■ Source material ■

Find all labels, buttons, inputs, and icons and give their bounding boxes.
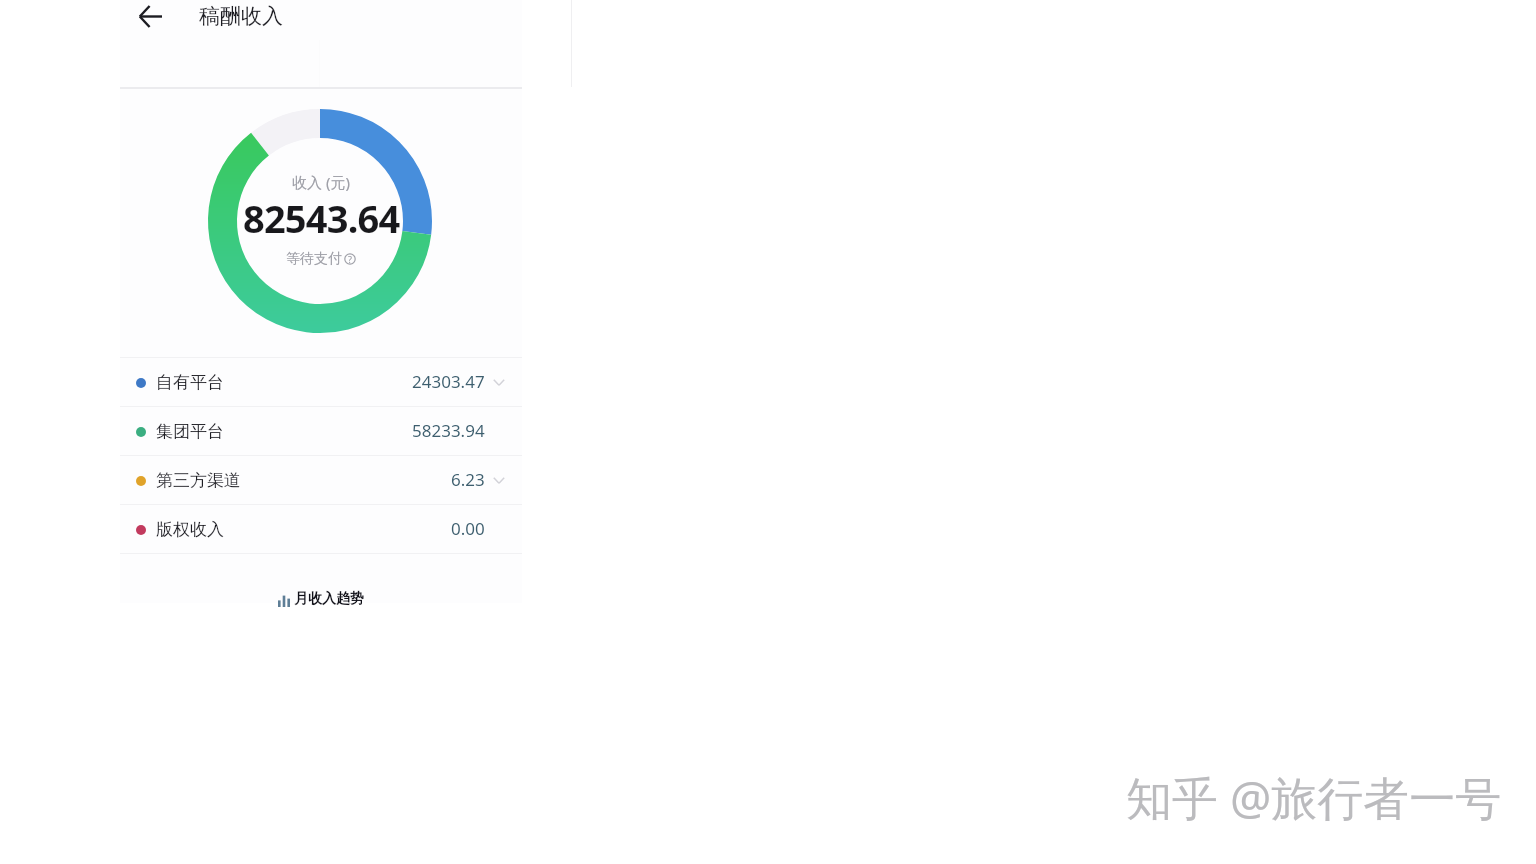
staticText: ? [348,253,352,265]
staticText: 24303.47 [412,370,485,393]
button[interactable]: 月收入趋势 [120,554,522,602]
staticText: 6.23 [451,468,485,491]
staticText: 0.00 [451,517,485,540]
staticText: 稿酬收入 [199,3,283,29]
staticText: 自有平台 [156,372,224,393]
staticText: 82543.64 [243,192,400,244]
staticText: 集团平台 [156,421,224,442]
button[interactable]: 等待支付 [286,250,356,268]
button[interactable]: 集团平台 [120,407,522,455]
other: About pending payment [344,253,356,265]
button[interactable]: 第三方渠道 [120,456,522,504]
staticText: 知乎 @旅行者一号 [1126,766,1502,829]
staticText: 月收入趋势 [294,590,364,608]
button[interactable]: Back [123,0,177,33]
staticText: 等待支付 [286,250,342,268]
staticText: 第三方渠道 [156,470,241,491]
staticText: 收入 (元) [292,172,350,192]
staticText: 版权收入 [156,519,224,540]
staticText: 58233.94 [412,419,485,442]
button[interactable]: 自有平台 [120,358,522,406]
button[interactable]: 版权收入 [120,505,522,553]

■ Exercise ■
Print the data above in full and exactly as it appears, skipping the pictures.

■ Written answer ■
Find all labels, buttons, inputs, and icons and give their bounding boxes.
staticText: ? [348,253,352,265]
staticText: 24303.47 [412,370,485,393]
button[interactable]: 月收入趋势 [120,554,522,602]
staticText: 6.23 [451,468,485,491]
staticText: 0.00 [451,517,485,540]
staticText: 稿酬收入 [199,3,283,29]
staticText: 自有平台 [156,372,224,393]
staticText: 82543.64 [243,192,400,244]
staticText: 集团平台 [156,421,224,442]
button[interactable]: 等待支付 [286,250,356,268]
button[interactable]: 集团平台 [120,407,522,455]
other: About pending payment [344,253,356,265]
button[interactable]: 第三方渠道 [120,456,522,504]
staticText: 知乎 @旅行者一号 [1126,766,1502,829]
staticText: 月收入趋势 [294,590,364,608]
button[interactable]: Back [123,0,177,33]
staticText: 等待支付 [286,250,342,268]
staticText: 第三方渠道 [156,470,241,491]
staticText: 收入 (元) [292,172,350,192]
staticText: 版权收入 [156,519,224,540]
staticText: 58233.94 [412,419,485,442]
button[interactable]: 自有平台 [120,358,522,406]
button[interactable]: 版权收入 [120,505,522,553]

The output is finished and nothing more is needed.